Reproduce, from the lines below, exactly the stretch that begins at the line containing "Image resolution: width=555, height=1557." and ends at the line containing "Logg inn (45, 1340)", both included.

---*---

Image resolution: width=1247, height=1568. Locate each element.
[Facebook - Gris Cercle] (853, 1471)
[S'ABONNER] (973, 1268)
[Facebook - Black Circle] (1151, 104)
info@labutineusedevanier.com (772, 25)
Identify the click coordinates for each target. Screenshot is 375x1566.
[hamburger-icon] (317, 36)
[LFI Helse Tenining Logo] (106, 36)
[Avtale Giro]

---*---

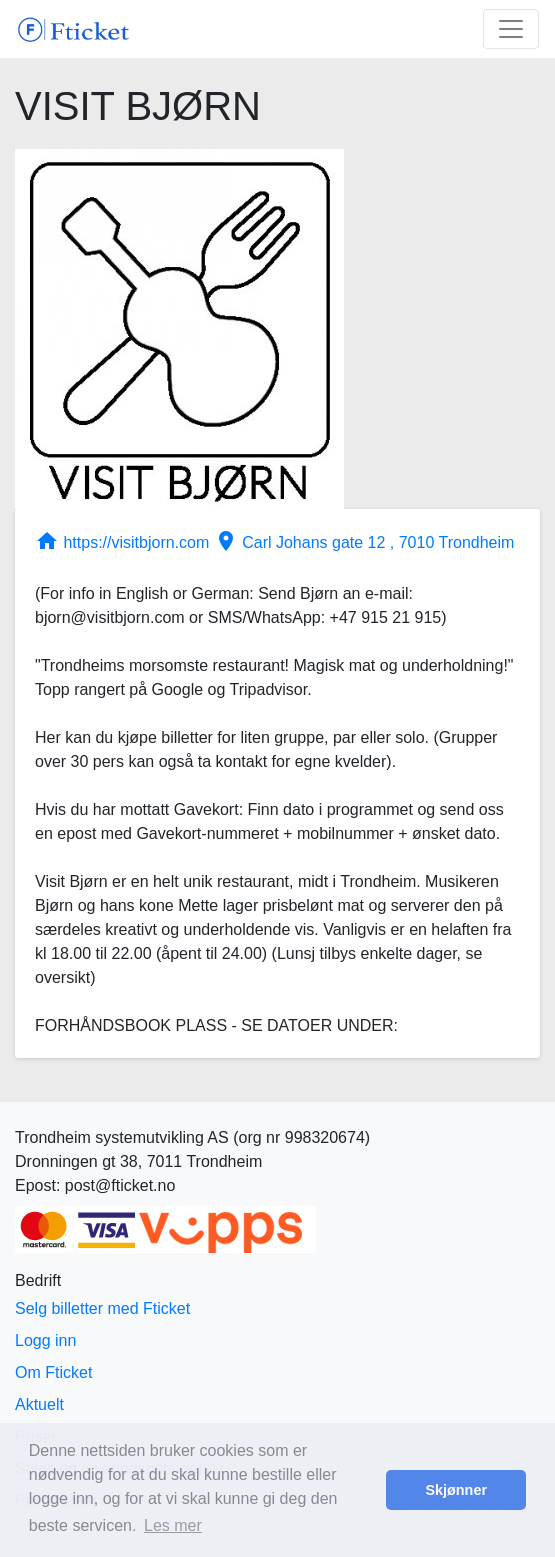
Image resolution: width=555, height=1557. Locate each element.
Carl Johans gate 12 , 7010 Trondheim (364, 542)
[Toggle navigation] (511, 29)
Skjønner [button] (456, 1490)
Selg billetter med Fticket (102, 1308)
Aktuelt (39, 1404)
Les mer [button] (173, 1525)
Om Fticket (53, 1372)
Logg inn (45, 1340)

---*---

EXERCISE ANSWER:
Image resolution: width=555, height=1557. Locate each element.
Carl Johans gate 12 , 7010 Trondheim (364, 542)
[Toggle navigation] (511, 29)
Skjønner [button] (456, 1490)
Selg billetter med Fticket (102, 1308)
Aktuelt (39, 1404)
Les mer [button] (173, 1525)
Om Fticket (53, 1372)
Logg inn (45, 1340)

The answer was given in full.